著者は、イリーナ・メジューエワ。今は日本に腰をすえて演奏活動をしているロシア人である。
ピアニストである当人じしんが、文章を書いているわけではない。その語りを編集者たちが聞きとり、一冊にまとめている。ただ、ねんのため書くが、日本語はかなり達者な人である。私は彼女のトークを、京都のラジオで聞いたことがあり、その点はうけあえる。
とりあげられる作曲家は、たとえばベートーヴェン、シューベルト、シューマンら。それぞれの有名どころと、作曲者が心血をそそいだ曲に、光があてられる。たとえばシューマンなら、まず「トロイメライ」。つづいて「クライスレリアーナ」というように。
よく知っている曲が、先に解説されるので、つぎの本命読解もとっつきやすい。読み手のなじみやすさにも気をつかってくれる、ゆきとどいた編集である。
おどろかされたのは、シューベルトの「ピアノ・ソナタ第21番」を読みといたところ。私は作曲家最晩年の、静かに歌うあまり華のない曲だと思ってきたが、とんでもない。シューベルトは、ここにおどろくべき巧緻をこめていた。

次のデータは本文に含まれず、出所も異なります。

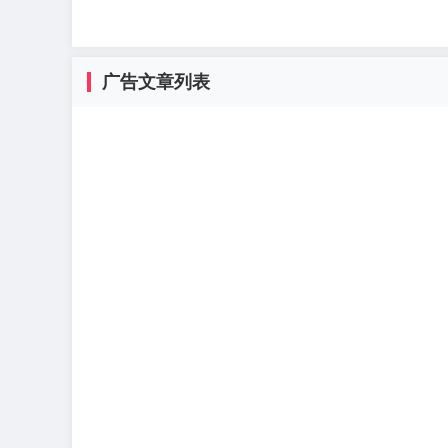
广告文章列表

たとえば、第1楽章8小節目の左手によるトリル。これが、第4楽章6、7小節目の下降半音階とひびきあっているらしい。そして、ピアニストは、そんなところへも細心の注意をはらいながら、ひいている。このデリカシーを、聞きとる側が、どれだけ耳でひろえているか。私は気づけていなかったし、はなはだ心もとなく思う。
以前、内田光子のCDでこの曲を聞き、やけに神経質な演奏だなと感じた。もっと、歌心をひびかせてほしいとも思っている。この本を読んだ今、かつてのそんな感想を反省した。そもそも、奏者には緊張をしいる曲なのだ。